*** Block opens ***

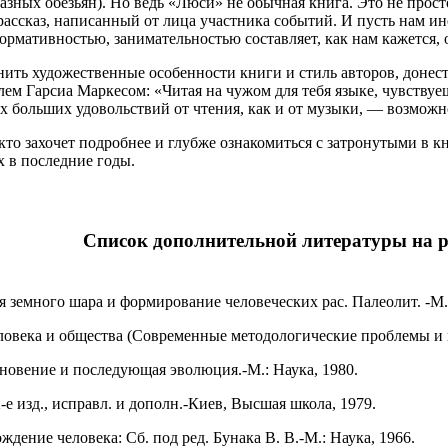
зных обезьян). Но ведь «Люси» не обычная книга. Это не прост
ссказ, написанный от лица участника событий. И пусть нам ин
рмативностью, занимательностью составляет, как нам кажется, о
ить художественные особенности книги и стиль авторов, донест
ем Гарсиа Маркесом: «Читая на чужом для тебя языке, чувствуе
х больших удовольствий от чтения, как и от музыки, — возможно
 кто захочет подробнее и глубже ознакомиться с затронутыми в 
х в последние годы.
Список дополнительной литературы на р
земного шара и формирование человеческих рас. Палеолит. -М.:
века и общества (Современные методологические проблемы и кр
кновение и последующая эволюция.-М.: Наука, 1980.
е изд., исправл. и дополн.-Киев, Высшая школа, 1979.
ение человека: Сб. под ред. Бунака В. В.-М.: Наука, 1966.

*** Block closes ***

_TASK ITEM_.
Would you return exactly the lines from the one containing "кто захочет подробнее" through the end of the listing, both included, and only them?

_OUTPUT FOR THIS EXERCISE_.
 кто захочет подробнее и глубже ознакомиться с затронутыми в 
х в последние годы.
Список дополнительной литературы на р
земного шара и формирование человеческих рас. Палеолит. -М.:
века и общества (Современные методологические проблемы и кр
кновение и последующая эволюция.-М.: Наука, 1980.
е изд., исправл. и дополн.-Киев, Высшая школа, 1979.
ение человека: Сб. под ред. Бунака В. В.-М.: Наука, 1966.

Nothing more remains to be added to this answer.